GIVEN RECORDS ->
++++++++

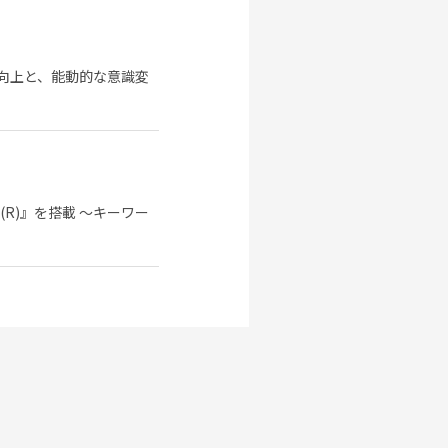
性向上と、能動的な意識変
R)』を搭載 ～キーワー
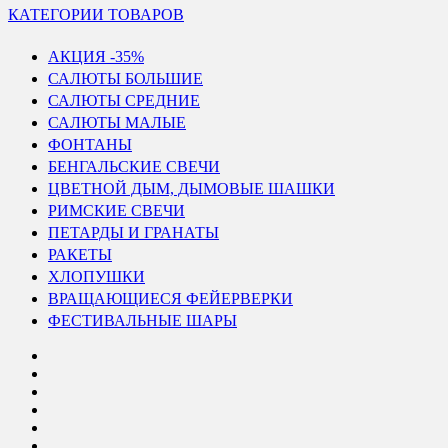
КАТЕГОРИИ ТОВАРОВ
АКЦИЯ -35%
САЛЮТЫ БОЛЬШИЕ
САЛЮТЫ СРЕДНИЕ
САЛЮТЫ МАЛЫЕ
ФОНТАНЫ
БЕНГАЛЬСКИЕ СВЕЧИ
ЦВЕТНОЙ ДЫМ, ДЫМОВЫЕ ШАШКИ
РИМСКИЕ СВЕЧИ
ПЕТАРДЫ И ГРАНАТЫ
РАКЕТЫ
ХЛОПУШКИ
ВРАЩАЮЩИЕСЯ ФЕЙЕРВЕРКИ
ФЕСТИВАЛЬНЫЕ ШАРЫ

++++++++

PROBLEM -> A word-for-word copy of the data above is needed, one that omits the pictures.

ANSWER FOR THIS EXERCISE ->
性向上と、能動的な意識変
R)』を搭載 ～キーワー
КАТЕГОРИИ ТОВАРОВ
АКЦИЯ -35%
САЛЮТЫ БОЛЬШИЕ
САЛЮТЫ СРЕДНИЕ
САЛЮТЫ МАЛЫЕ
ФОНТАНЫ
БЕНГАЛЬСКИЕ СВЕЧИ
ЦВЕТНОЙ ДЫМ, ДЫМОВЫЕ ШАШКИ
РИМСКИЕ СВЕЧИ
ПЕТАРДЫ И ГРАНАТЫ
РАКЕТЫ
ХЛОПУШКИ
ВРАЩАЮЩИЕСЯ ФЕЙЕРВЕРКИ
ФЕСТИВАЛЬНЫЕ ШАРЫ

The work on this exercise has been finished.